### ASSIGNED TASK
Go through the entries below from the first line and transcribe each one exactly, ending with the line that contains "Obchodní podmínky".

(Beginning of INFORMATION SHOWN)

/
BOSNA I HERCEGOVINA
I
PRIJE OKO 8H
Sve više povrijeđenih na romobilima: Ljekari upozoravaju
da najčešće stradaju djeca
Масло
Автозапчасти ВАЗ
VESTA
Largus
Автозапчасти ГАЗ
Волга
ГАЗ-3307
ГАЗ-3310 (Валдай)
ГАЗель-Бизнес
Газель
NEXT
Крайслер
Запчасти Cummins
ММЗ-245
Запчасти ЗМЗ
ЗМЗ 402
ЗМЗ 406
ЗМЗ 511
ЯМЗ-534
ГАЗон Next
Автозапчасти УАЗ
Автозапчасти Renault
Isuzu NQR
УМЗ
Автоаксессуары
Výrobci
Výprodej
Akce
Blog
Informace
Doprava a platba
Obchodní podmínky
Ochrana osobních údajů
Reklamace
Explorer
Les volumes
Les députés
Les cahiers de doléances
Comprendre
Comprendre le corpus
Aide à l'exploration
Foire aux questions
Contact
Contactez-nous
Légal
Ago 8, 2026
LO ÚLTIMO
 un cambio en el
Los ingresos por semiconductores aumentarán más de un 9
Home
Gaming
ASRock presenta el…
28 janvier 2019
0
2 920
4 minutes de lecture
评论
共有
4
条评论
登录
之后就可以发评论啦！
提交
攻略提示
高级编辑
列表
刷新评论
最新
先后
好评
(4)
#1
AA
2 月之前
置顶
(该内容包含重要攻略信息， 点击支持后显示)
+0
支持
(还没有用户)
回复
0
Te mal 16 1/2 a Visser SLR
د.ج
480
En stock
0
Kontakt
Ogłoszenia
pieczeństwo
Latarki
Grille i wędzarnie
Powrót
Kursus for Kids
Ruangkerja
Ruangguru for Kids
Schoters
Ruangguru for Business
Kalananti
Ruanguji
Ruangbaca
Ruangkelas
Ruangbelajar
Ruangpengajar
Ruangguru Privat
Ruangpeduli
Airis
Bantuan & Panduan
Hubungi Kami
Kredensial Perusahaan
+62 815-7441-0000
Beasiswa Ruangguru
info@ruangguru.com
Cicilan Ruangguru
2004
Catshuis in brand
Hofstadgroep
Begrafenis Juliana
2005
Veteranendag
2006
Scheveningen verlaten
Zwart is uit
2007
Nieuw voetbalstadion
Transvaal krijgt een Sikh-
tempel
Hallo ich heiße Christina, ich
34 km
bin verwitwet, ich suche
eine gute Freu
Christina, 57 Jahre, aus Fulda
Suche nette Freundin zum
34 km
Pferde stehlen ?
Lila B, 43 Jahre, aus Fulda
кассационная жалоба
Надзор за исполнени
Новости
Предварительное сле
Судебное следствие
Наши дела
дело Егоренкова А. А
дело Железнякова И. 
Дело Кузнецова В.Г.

(End of INFORMATION SHOWN)

### ANSWER SECTION
/
BOSNA I HERCEGOVINA
I
PRIJE OKO 8H
Sve više povrijeđenih na romobilima: Ljekari upozoravaju
da najčešće stradaju djeca
Масло
Автозапчасти ВАЗ
VESTA
Largus
Автозапчасти ГАЗ
Волга
ГАЗ-3307
ГАЗ-3310 (Валдай)
ГАЗель-Бизнес
Газель
NEXT
Крайслер
Запчасти Cummins
ММЗ-245
Запчасти ЗМЗ
ЗМЗ 402
ЗМЗ 406
ЗМЗ 511
ЯМЗ-534
ГАЗон Next
Автозапчасти УАЗ
Автозапчасти Renault
Isuzu NQR
УМЗ
Автоаксессуары
Výrobci
Výprodej
Akce
Blog
Informace
Doprava a platba
Obchodní podmínky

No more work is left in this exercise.